I focus on soils and microbes that live in soils. Soils are a huge reservoir of carbon. They store more carbon than both the atmosphere and all vegetation combined. Vegetative material that comes into soils can be degraded by microbes and, therefore, is released into the atmosphere as greenhouse gases like carbon dioxide and methane. At the same time, what microbes don’t chew up stays in soil and is preserved as organic material. And so that balance between what gets released to the atmosphere and what stays in soils is really important for predicting future climate.

Why does the research matter?

My research is important for people’s lives because soils are such an important reservoir of carbon. If we can figure out how to use soils and ecosystems to take up more carbon than they currently are, we can help mitigate climate warming.

What keeps you motivated?

My research is fun and interesting. There is always something more to learn about what is happening in soils. It is a really complex environment. At the same time, my research is meaningful. What I’m learning about soils has important implications for our climate future and for people’s futures.

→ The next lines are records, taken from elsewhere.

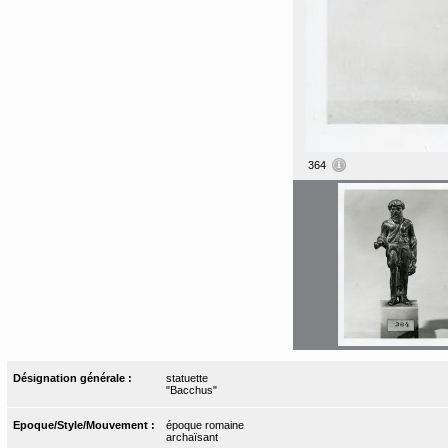
364
Désignation générale :
statuette
"Bacchus"
Epoque/Style/Mouvement :
époque romaine
archaïsant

What about the research keeps you up at night?

We’ve known for decades that climate warming and greenhouse gas emissions are a problem, but we haven’t proceeded very far along with developing technological solutions or implementing those solutions in order to mitigate climate warming.

What would you tell a student interested in pursuing a career in climate science or a related field?

Do it! Your country needs you, and the world needs you. We need people to work in climate science to help build a better future for ourselves. At the same time, science is so fun and engaging. You get to meet different people from around the world. I’ve gotten to go do field work in lots of exciting places. And really the biggest thing is what a satisfying career it is. When you’re fifty as a scientist, you’re just getting into your groove. There’s always more learning and more growth, so it’s a fabulously exciting career to embark on.